India-based Neutrino Observatory (INO)

Physics of neutrinos

  • Like the familiar photon and the electron, the neutrino is one of the known fundamental particles of nature.
  • It is believed that a majority of the neutrinos in the universe were produced soon after the Big Bang about 14 billion years ago.
  • And like the low energy (microwave) relic photons from the Big Bang that fill the universe, low energy (relic) neutrinos (with energies of about ten-thousandths of one electronvolt or eV) also form part of the cosmic background.
  • As a consequence, neutrinos constitute the second most abundant particles in the universe after photons.
  • Compared to the photon density of about 410 photons/cm³, the neutrino density is about 330 neutrinos/cm³.

Why INO ?

  • Neutrinos are fundamental particles belonging to the lepton family. They come in three flavours, one associated with electrons and the others with their heavier cousins the muon and the Tau. According to standard model of particle physics, they are mass less


  • Neutrino detectors around the world seem to see evidence that these weakly interacting, little-understood particles are not really massless, as was thought so far.
  • Not only do they have non-zero masses, different species (or flavours ) of neutrinos seem to mix and oscillate into one another as they traverse through the cosmos.
  • If this is true, this is not only one of the first pieces of evidence for physics beyond the so-called Standard Model of Particle Physics but would also have great impact on diverse fields such as nuclear and particle physics, astrophysics and cosmology.
  • It is thus imperative to study the details of the interactions of these particles.
  • The best option of course is to have a lab in order to do so.
  • In order to maximize the sensitivity to the interactions of these weakly interacting particles, such a neutrino lab is necessarily placed underground.
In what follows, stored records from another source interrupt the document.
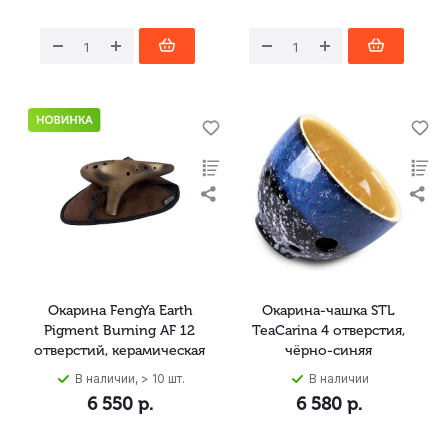
Окарина FengYa Earth
Окарина-чашка STL
Pigment Burning AF 12
TeaCarina 4 отверстия,
отверстий, керамическая
чёрно-синяя
В наличии, > 10 шт.
В наличии
6 550
р.
6 580
р.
  • The India-based Neutrino Observatory (INO) Project is a multi-institutional effort aimed at building a world-class underground laboratory with a rock cover of approx.1200 m for non-accelerator based high energy and nuclear physics research in India.
  • The project includes
  1. construction of an underground laboratory and associated surface facilities at Pottipuram in Bodi west hills of Theni District of Tamil Nadu,
  2. construction of a Iron Calorimeter (ICAL) detector for studying neutrinos,
  3. setting up of National Centre for High Energy Physics at Madurai, for the operation and maintenance of the underground laboratory, human resource development and detector R&D along with its applications.


  • According to government INO will be the agent of transforming physics of this kind in India and will make a global impact. The outcome of this investment will be extraordinary and long term.
  • Understanding the particle will help scientists pick the correct theory beyond the standard model of particle physics and address the problem of matter-antimatter asymmetry of the universe.
  • Research on neutrino particle would be path breaking in the field of science and will help in knowing more about the universe.
  • An important outcome of the project will be training young researchers in large-scale experimental science
    o It can play a role in nuclear non-proliferation through the remote monitoring of nuclear reactors. Using Neutrino detectors, the plutonium content can be monitored remotely and can be used to detect any pilferage.
    o Study of Geoneutrinos might help creating an earthquake warning system. This field of science is called Neutrino Tomography.


  • This year’s Nobel Prize for Physics underscores the need to study the nature of neutrino, but imagined fears and unfounded allegations are thwarting Indian efforts in that direction.
  • Since the beginning of the year, neutrino, has been in the national news for all the wrong reasons. Misinformed activists on one hand and political opportunists on the other have together managed to stall a major Indian initiative to build a world-class underground neutrino research laboratory by invoking baseless fears of harmful impacts of the project, including dangerous radioactive fallout, pollution of water bodies and geological impact on dams
  • The project is held up following a public interest litigation (PIL) in the Madras High Court and a petition to the Southern bench of the National Green Tribunal

Nobel Prize

  • Now neutrino is back in the news, not just national but international. But this time it is for the right reason. The Nobel Prize in Physics for this year has been awarded for the discovery of strange quantum mechanical properties of this mysterious particle. The discovery has helped resolve a four-decade-old problem in solar astronomy and has pointed to the incompleteness of the current theory of the fundamental constituents of matter and the forces of interaction among them, thus emphasising the importance of continued neutrino research for a fuller understanding of the nature of the universe.
  • The 56-year-old Japanese physicist, Takaaki Kajita, and the 72-year-old Canadian physicist, Arthur B. McDonald, have been jointly awarded the 2015 Nobel Prize in physics “for the discovery of neutrino oscillations, which shows that neutrinos have mass”.